Plans to ditch the triple lock on the basic state pension would represent a “double whammy” for the poorest pensioners, many of whom have already lost out under this month’s new flat-rate pension, according to a leading pension expert.
Pensioners who rely on the state pension for most of their income will be the biggest losers should the Tories drop the element of the triple lock that guarantees annual rises of at least 2.5%.
Chris Noon, a partner at leading pensions consultancy Hymans Robertson, said linking increases to earnings growth or inflation would, over time, erode the value of the pension and push larger numbers of people into poverty on reaching retirement age. He said: “The low paid were the community most negatively affected by the significant changes to the state pension introduced from April 2016. Removing the 2.5% minimum increase … is a double whammy that would again impact this community hardest over the medium to long term.”
The flat-rate state pension, worth £159.55 a week, combines the basic state pension with pension credit and the state second pension, which previously rewarded low-paid workers with generous top-up payments. Estimates put the savings at £8bn by the end of the parliament. Ending the triple lock would come on top of this cut.
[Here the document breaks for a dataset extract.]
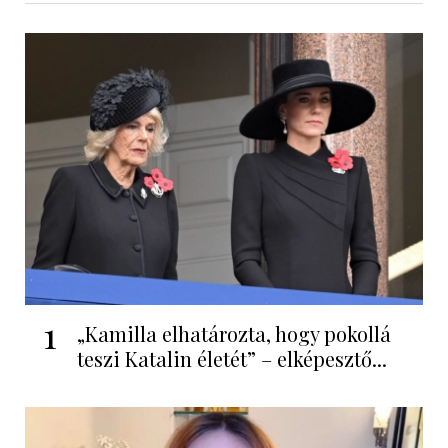
1
„Kamilla elhatározta, hogy pokollá
teszi Katalin életét” – elképesztő...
Theresa May is understood to be considering replacing the “triple lock” with a less generous “double lock”, and spending some of the money saved on social care. The triple lock has come under scrutiny since figures showed it was behind a 22% increase in pensioner incomes in the last seven years, while average earnings rose by only 12%. It is understood that Downing Street is weighing up whether a more affordable “double lock” would be seen as a more sensible safety net for retirees.
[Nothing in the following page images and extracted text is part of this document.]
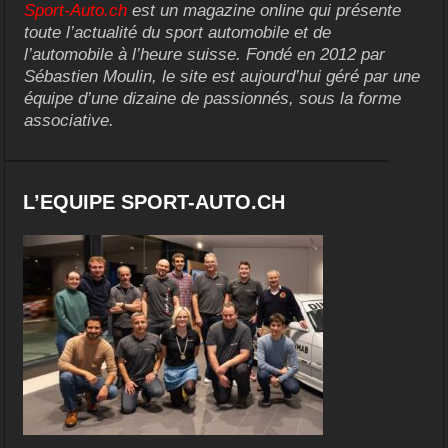
Sport-Auto.ch
est un magazine online qui présente
toute l’actualité du sport automobile et de
l’automobile à l’heure suisse. Fondé en 2012 par
Sébastien Moulin, le site est aujourd’hui géré par une
équipe d’une dizaine de passionnés, sous la forme
associative.
L’EQUIPE SPORT-AUTO.CH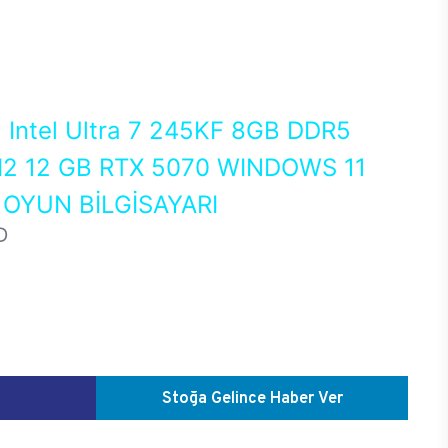
0
Intel Ultra 7 245KF 8GB DDR5
2 12 GB RTX 5070 WINDOWS 11
OYUN BİLGİSAYARI
D
Stoğa Gelince Haber Ver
Craig Berry, deputy director at the Sheffield Political Economy Research Institute (Speri), said reducing the triple lock would have little impact on the government’s finances over the next few years, while the economy remained strong. But without a 2.5% rise when earnings growth and inflation are low, pensioner incomes will fall back and lead to millions of people over the coming decades needing extra state funds.
“The triple lock should be maintained,” he said. “The policy increases the costs of the state pension only modestly, and represents the least the government can do to ensure its value starts to rise, from a very low base, towards the average for highly developed countries.”
Ros Altmann, the former pensions minister, said she was relaxed about switching to a double lock if the savings were channelled into improving the state pension provision that affects older retirees, including pension credit and the state second pension, which have become less generous in recent years. “The triple lock does not apply to pension credit, so it fails to protect the poorest. It doesn’t protect Serps, the state second pension, widows’ pensions, deferred pensions and so on. So politicians have claimed it protects pensioner incomes but it doesn’t do it. Not properly,” she said.
Britain spends about 6% of GDP on the basic state pension and 6% on an array of benefits and earnings-related top-ups, of which the second pension and pension credit are the biggest.